As Thomas Merton once wrote, “When we live superficially, when we are always outside ourselves, never quite “with” ourselves, always divided and pulled in many directions by conflicting plans and projects, we find ourselves doing many things that we do not really want to do, saying things we do not really mean, needing things we do not really need, exhausting ourselves for what we secretly realize to be worthless and without meaning in our lives: “Why spend your money on what is not food and your earnings on what never satisfies?” (Isaiah 55:2).

We need to stop and be silent. Only in this way we can start enjoying ourselves and our God.

Obviously silence is not just an exterior reality.

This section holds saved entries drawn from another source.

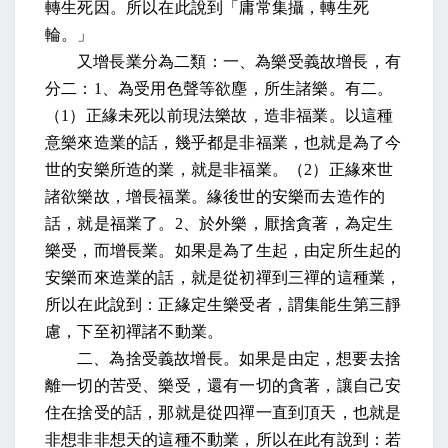
轉生死因。所以在此說到「庸常集攝，轉生死
輪。」
又增長業分為二類：一、為樂受義故增長，有
分二：
1
、為受用色聲等欲塵，所生諸樂。有二。
（
1
）正緣未死以前現法樂故，造非福業。以這種
意樂來造業的話，幾乎都是非福業，也就是為了今
世的安樂所造的業，就是非福業。（
2
）正緣來世
諸欲樂故，增長福業。緣後世的安樂而去造作的
話，就是福業了。
2
、於外樂，厭捨貪著，為定生
樂受，而增長業。如果是為了生起，由定所生起的
安樂而來造業的話，就是從初禪到三禪的這種業，
所以在此說到：正緣定生樂受者，謂集能生第三靜
慮，下至初禪諸不動業。
二、為捨受義故增長。如果是由定，想要去捨
離一切的苦受、樂受，還有一切的貪著，讓自己安
住在捨受的話，那就是從四禪一直到頂天，也就是
非想非非想天的這種不動業，所以在此有說到：若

It is basically an inner attitude as Abba Poemen rightly points out: “A man may seem silent, but if in his heart he condemns others, he is talking ceaselessly. Yet there may be someone else who talks from morning until night, who, because he says nothing unprofitable, is truly silent.”

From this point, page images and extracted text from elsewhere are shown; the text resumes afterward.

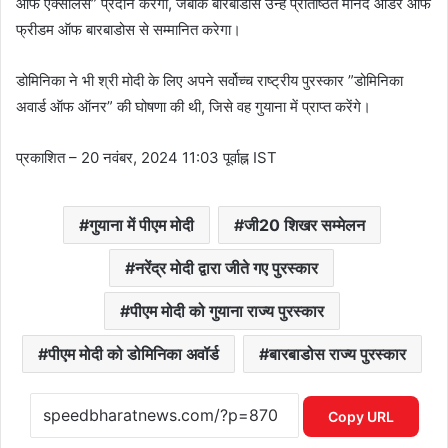
ऑफ एक्सीलेंस” प्रदान करेगा, जबकि बारबाडोस उन्हें प्रतिष्ठित मानद ऑर्डर ऑफ
फ्रीडम ऑफ बारबाडोस से सम्मानित करेगा।
डोमिनिका ने भी श्री मोदी के लिए अपने सर्वोच्च राष्ट्रीय पुरस्कार ”डोमिनिका
अवार्ड ऑफ ऑनर” की घोषणा की थी, जिसे वह गुयाना में प्राप्त करेंगे।
प्रकाशित
– 20 नवंबर, 2024 11:03 पूर्वाह्न IST
गुयाना में पीएम मोदी
जी20 शिखर सम्मेलन
नरेंद्र मोदी द्वारा जीते गए पुरस्कार
पीएम मोदी को गुयाना राज्य पुरस्कार
पीएम मोदी को डोमिनिका अवॉर्ड
बारबाडोस राज्य पुरस्कार
Copy URL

However this inner attitude becomes reachable only if we to learn how to regularly bring ourselves to a standstill and be quiet. Our Master did it. Many time he just isolated himself to enjoy the presence of His Father. He did it also with and for his apostles. “Come with me by yourselves to a quiet place and get some rest” (Mark 6:31).

Silence is the injunction God asked whenever He wanted to do marvellous things. When the people of God came to cross the Red Sea, God said to His people, “The Lord will fight for you while you keep silent” (Exodus 14:14). And in his farewell address, Samuel gave his people this advice, “Stand still and see this great thing the Lord is about to do before your eyes” (1 Samuel 12:16).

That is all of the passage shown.